Problem statement:
Output the line containing "Ajudante Acção Directa", then every remaining line of the entries below, exactly as written and with no other text.

Provided records:
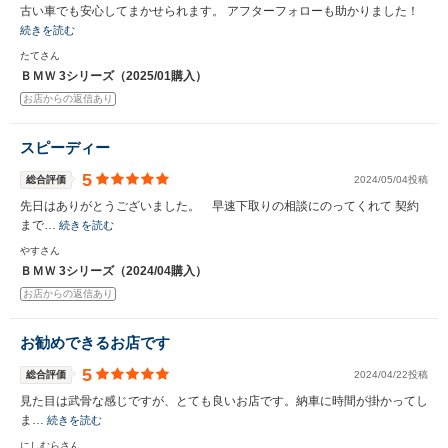
古い車でも安心してまかせられます。 アフターフォローも助かりました！
続きを読む
たてさん
ＢＭＷ 3シリーズ（2025/01購入）
お店からの返信あり
スピーディー
5
総合評価
2024/05/04投稿
先日はありがとうございました。 早速下取りの相談にのってくれて 契約
まで…
続きを読む
やすさん
ＢＭＷ 3シリーズ（2024/04購入）
お店からの返信あり
お勧めできるお店です
5
総合評価
2024/04/22投稿
見た目は武骨な感じですが、とても良いお店です。納車に時間が掛かってし
ま…
続きを読む
にしむらさん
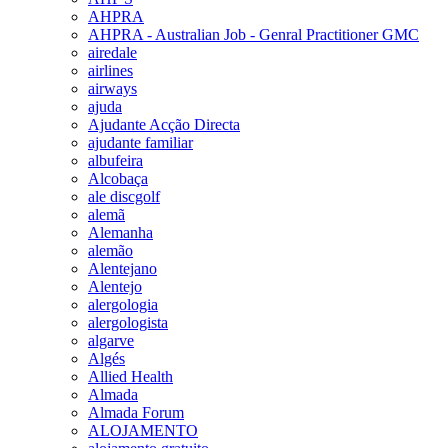
AHPRA
AHPRA - Australian Job - Genral Practitioner GMC
airedale
airlines
airways
ajuda
Ajudante Acção Directa
ajudante familiar
albufeira
Alcobaça
ale discgolf
alemã
Alemanha
alemão
Alentejano
Alentejo
alergologia
alergologista
algarve
Algés
Allied Health
Almada
Almada Forum
ALOJAMENTO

Solution for this exercise:
Ajudante Acção Directa
ajudante familiar
albufeira
Alcobaça
ale discgolf
alemã
Alemanha
alemão
Alentejano
Alentejo
alergologia
alergologista
algarve
Algés
Allied Health
Almada
Almada Forum
ALOJAMENTO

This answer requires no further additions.